How is the investor and company impacted by the EII Scheme? John Summers discusses.

The Employment and Investment Incentive Scheme (“EIIS” or “EII Scheme”) is a tax relief incentive scheme, whereby investors can avail of up to 40% tax relief on investments made into qualifying Irish SMEs.

How a party will be impacted by the scheme depends on what side of the transaction they sit.

Investor Perspective

An individual can invest up to €250,000 in any one tax year under the EII Scheme.

This investment can be either directly into a company (commonly known as a private placement) or through a Designated Investment Fund like the Goodbody EIIS Funds.
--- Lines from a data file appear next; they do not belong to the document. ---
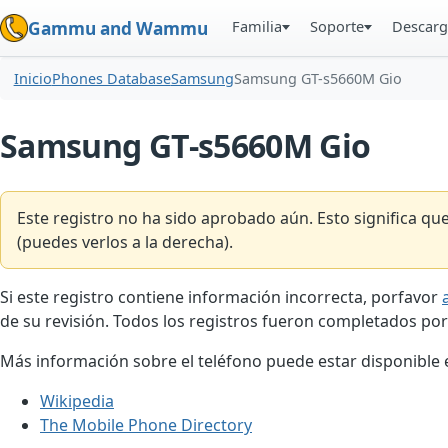
Familia
Soporte
Descarg
Gammu and Wammu
Inicio
Phones Database
Samsung
Samsung GT-s5660M Gio
Samsung GT-s5660M Gio
Este registro no ha sido aprobado aún. Esto significa q
(puedes verlos a la derecha).
Si este registro contiene información incorrecta, porfavor
de su revisión. Todos los registros fueron completados por
Más información sobre el teléfono puede estar disponible en
Wikipedia
The Mobile Phone Directory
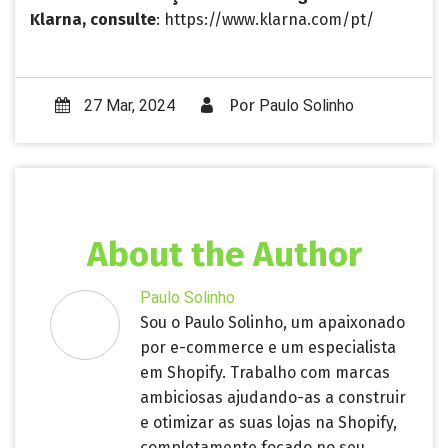
Klarna, consulte
: https://www.klarna.com/pt/
27 Mar, 2024
Por
Paulo Solinho
About the Author
Paulo Solinho
Sou o Paulo Solinho, um apaixonado
por e-commerce e um especialista
em Shopify. Trabalho com marcas
ambiciosas ajudando-as a construir
e otimizar as suas lojas na Shopify,
completamente focado no seu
These funds invest in an array of companies to diversify the risk of the investment.


  • Eligible to claim tax relief of up to 40% on investment amount – for offset against income arising in year of qualifying investment.
  • One of the last remaining sources of total income relief – can be offset against rental income.
  • Potential for additional capital return on exit – subject to investment agreement.
  • An EIIS investment will benefit indigenous Irish companies.
  • Investing in a fund can provide access to invest in larger and more established companies, not normally accessible through the private placement market.


  • EIIS investments are subject to a minimum four-year holding period.
  • Equity risk is being taken on by the investor, which ranks behind debt in the company.
  • Ideally requires a finance professional with significant experience and technical know-how to provide a safe investing environment.
  • A poorly structed transaction may result in loss of tax relief or may inadequately protect the rights of investors.
  • An EIIS investment is subject to investment risk. Return of investor funds is not guaranteed.

If an individual is interested in making an EIIS investment, it may be more prudent to do so through a Designated Investment Fund. A Fund will invest across a portfolio of investments thereby reducing the risk profile of the investment.

Additionally, Funds are regulated by the Central Bank of Ireland and are covered under the Investor Compensation Scheme against fraud.

Company Perspective

Irish companies looking to fundraise and grow can raise up to €15m in equity capital under the EII Scheme, subject to a limit of €5m in any 12-month rolling period. This money can be used for new products, or to expand into new markets, for the construction of a new warehouse or office facility and numerous other options.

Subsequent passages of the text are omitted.